Entries shown START
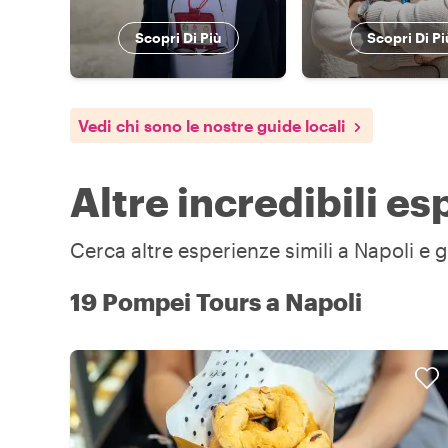
Scopri Di Più
Scopri Di Pi
Vedi chi sono le nostre guide locali
Altre incredibili e
Cerca altre esperienze simili a Napoli e g
19 Pompei Tours a Napoli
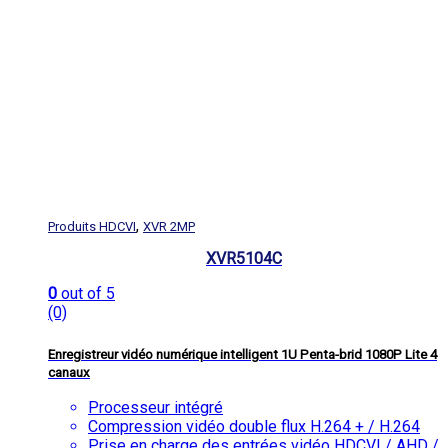
,
Produits HDCVI
XVR 2MP
XVR5104C
0
out of 5
(0)
Enregistreur vidéo numérique intelligent 1U Penta-brid 1080P Lite 4
canaux
Processeur intégré
Compression vidéo double flux H.264 + / H.264
Prise en charge des entrées vidéo HDCVI / AHD /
Entries shown END
Please find every line in the records that contains the word "vidéo", and copy it out.

Enregistreur vidéo numérique intelligent 1U Penta-brid 1080P Lite 4
Compression vidéo double flux H.264 + / H.264
Prise en charge des entrées vidéo HDCVI / AHD /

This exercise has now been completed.